** Opening Supplied material block **

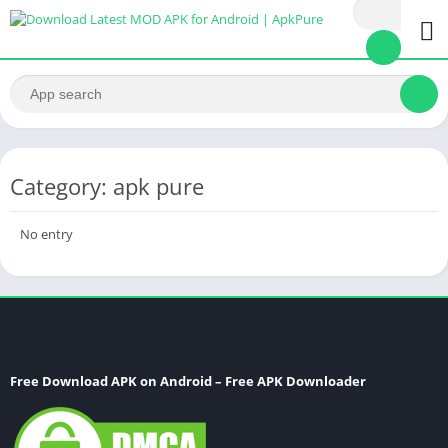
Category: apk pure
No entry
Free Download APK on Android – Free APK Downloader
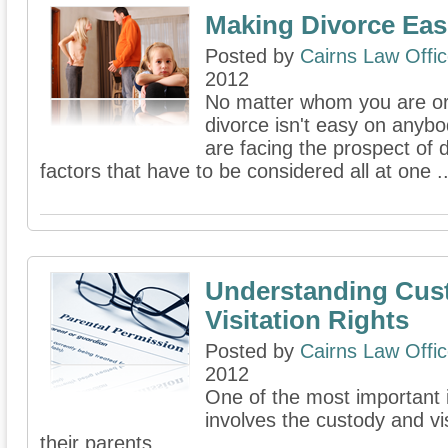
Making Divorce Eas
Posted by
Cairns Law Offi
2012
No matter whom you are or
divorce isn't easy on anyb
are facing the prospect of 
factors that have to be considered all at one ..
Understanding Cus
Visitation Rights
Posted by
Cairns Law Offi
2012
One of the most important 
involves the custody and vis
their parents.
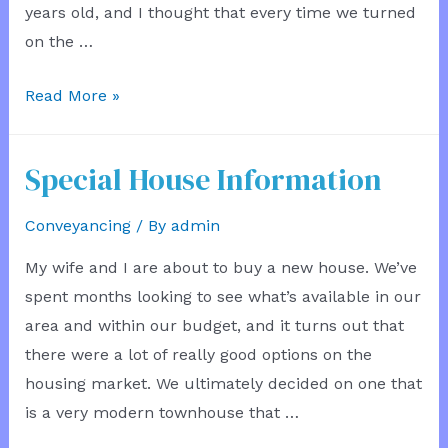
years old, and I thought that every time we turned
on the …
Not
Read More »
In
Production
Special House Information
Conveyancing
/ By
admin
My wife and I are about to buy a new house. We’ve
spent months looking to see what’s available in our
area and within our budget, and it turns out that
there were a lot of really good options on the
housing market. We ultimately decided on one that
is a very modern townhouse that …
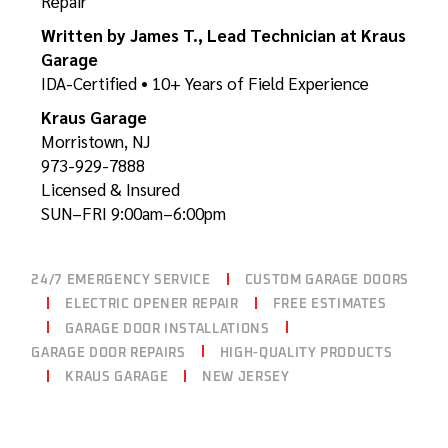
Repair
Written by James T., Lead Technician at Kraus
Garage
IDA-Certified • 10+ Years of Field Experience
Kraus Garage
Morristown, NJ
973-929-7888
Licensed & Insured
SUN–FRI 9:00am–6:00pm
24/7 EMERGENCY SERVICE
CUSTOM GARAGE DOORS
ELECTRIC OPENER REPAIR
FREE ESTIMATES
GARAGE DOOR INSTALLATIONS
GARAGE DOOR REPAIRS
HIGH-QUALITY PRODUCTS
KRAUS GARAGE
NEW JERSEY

** Closing Supplied material block **

If a line in the records above includes the string "that", copy it.

- Written reply:
factors that have to be considered all at one ..
years old, and I thought that every time we turned
area and within our budget, and it turns out that
housing market. We ultimately decided on one that
is a very modern townhouse that …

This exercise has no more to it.